Ortadoğu’da psikolojik iklim
21’inci yüzyılın Karun’larından Velid Bin Tallal’ın Risale Kanalında sohbetler yapan Kuveytli davetçilerden Tarık Süveydan’ı, Müslüman Kardeşlere yakın ve Mısır darbesine karşı olmasından dolayı işinden atmıştır.
Buna mukabil, Ezher Şeyhi Tayyip ve Mısırlı davetçi Amr Halit herkesin birbirini affetmesi gerektiğini ve intikam dürtülerinin yerini affın ve bağışlamanın alması gerektiğini vazediyorlar. Lakin Mısır meydanlarında kan birikimi devam ediyor. Kan birikimi kin birikimini de beraberinde getiriyor. Mısır’da eski rejimin artıkları veya kalıntıları Mürsi devrildiğinde gözyaşlarına boğulmuşlardı. Ben bunun canlı şahidiyim. Solunda Kıpti Kilisesi Patriği Tavodros ve sağında ise Ezher Şeyhi Ahmet Tayyip’in yer aldığı Sisi’nin darbe konuşmasını canlı yayında izliyordum.

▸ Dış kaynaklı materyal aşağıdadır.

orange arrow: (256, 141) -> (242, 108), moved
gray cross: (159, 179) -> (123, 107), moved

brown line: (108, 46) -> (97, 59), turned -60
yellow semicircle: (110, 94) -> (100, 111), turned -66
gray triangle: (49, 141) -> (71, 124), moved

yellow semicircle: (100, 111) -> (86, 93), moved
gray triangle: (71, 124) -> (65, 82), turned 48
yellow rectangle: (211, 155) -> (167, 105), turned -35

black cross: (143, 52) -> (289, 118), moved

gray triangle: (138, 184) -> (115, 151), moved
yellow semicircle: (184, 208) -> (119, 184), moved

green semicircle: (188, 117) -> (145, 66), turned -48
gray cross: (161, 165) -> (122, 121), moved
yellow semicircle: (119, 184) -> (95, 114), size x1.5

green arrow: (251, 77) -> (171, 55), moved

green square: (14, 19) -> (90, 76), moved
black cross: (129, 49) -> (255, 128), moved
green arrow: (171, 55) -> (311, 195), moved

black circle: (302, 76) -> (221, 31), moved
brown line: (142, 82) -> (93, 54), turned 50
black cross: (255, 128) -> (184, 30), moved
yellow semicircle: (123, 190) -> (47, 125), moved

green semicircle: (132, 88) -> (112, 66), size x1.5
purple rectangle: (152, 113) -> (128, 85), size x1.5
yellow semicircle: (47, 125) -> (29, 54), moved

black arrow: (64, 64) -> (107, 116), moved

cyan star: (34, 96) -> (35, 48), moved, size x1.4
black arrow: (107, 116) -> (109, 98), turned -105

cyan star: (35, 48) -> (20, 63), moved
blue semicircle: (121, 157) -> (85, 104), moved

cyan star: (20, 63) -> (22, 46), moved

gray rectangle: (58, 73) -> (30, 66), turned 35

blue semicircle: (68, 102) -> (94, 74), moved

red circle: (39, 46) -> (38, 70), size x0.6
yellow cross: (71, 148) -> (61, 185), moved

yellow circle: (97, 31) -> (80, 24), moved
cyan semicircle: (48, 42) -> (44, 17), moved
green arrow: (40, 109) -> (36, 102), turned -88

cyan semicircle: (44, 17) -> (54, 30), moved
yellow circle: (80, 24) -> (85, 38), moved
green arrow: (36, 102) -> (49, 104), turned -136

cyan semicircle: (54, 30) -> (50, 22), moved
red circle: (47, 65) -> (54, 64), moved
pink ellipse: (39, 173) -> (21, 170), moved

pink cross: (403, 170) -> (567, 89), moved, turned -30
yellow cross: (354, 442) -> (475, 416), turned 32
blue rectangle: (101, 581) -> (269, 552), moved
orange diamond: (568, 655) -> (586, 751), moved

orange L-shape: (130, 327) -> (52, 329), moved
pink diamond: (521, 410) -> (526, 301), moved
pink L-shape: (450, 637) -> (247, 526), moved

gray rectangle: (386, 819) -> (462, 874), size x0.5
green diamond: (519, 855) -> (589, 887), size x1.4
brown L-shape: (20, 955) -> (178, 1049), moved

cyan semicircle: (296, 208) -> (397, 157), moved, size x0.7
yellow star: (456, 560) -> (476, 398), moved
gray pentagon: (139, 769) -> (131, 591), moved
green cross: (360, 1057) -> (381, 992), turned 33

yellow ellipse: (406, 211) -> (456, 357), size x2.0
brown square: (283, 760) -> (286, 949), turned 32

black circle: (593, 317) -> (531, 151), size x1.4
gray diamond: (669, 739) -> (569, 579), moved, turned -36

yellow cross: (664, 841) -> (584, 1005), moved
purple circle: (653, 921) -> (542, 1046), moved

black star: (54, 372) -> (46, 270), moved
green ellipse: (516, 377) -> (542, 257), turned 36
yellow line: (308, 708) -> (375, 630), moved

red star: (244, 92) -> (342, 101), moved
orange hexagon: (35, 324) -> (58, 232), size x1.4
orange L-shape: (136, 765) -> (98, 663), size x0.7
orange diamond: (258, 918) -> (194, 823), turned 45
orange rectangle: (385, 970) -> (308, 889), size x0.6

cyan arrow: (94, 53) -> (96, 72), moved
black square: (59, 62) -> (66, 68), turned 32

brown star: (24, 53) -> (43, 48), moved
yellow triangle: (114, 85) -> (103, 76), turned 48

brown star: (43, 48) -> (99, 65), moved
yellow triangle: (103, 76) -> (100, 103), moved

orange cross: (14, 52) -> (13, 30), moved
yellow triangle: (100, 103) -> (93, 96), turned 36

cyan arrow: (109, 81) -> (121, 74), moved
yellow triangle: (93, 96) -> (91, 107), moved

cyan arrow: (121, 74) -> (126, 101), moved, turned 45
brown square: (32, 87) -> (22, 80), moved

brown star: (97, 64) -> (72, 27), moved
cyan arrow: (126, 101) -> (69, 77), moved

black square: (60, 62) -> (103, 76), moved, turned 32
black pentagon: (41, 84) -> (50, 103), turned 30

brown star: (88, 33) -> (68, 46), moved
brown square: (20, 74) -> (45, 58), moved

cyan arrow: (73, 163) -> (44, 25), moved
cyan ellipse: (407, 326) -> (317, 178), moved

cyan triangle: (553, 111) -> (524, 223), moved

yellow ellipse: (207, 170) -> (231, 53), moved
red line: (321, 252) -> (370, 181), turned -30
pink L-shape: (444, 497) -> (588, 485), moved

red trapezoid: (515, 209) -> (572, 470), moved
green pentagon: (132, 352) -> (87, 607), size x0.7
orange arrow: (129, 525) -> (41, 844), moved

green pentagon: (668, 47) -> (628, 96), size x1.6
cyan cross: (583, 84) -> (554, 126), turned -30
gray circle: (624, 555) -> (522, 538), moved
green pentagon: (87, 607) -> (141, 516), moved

Çevremde bulunan bazı Mısırlı gazetecilerin canhıraş seslerle gözyaşlarına boğulduğunu duyunca bunu kedere bağlamıştım. Lakin durumu yakından gözleyen ve bilen bir arkadaş bunun keder ve hüzün değil düpedüz sevinç gözyaşları olduğunu söylemişti. Sevinç gözyaşlarıyla darbeyi ve darbecileri kutluyorlardı. Pek bir anlam veremedim ama bu sahne insanımızda kin birikiminin ne kadar derin olduğunu gösteriyor. Bunları normal kabul etmek mümkün değil. Ortadoğu halkı gerçekten de çok hissi.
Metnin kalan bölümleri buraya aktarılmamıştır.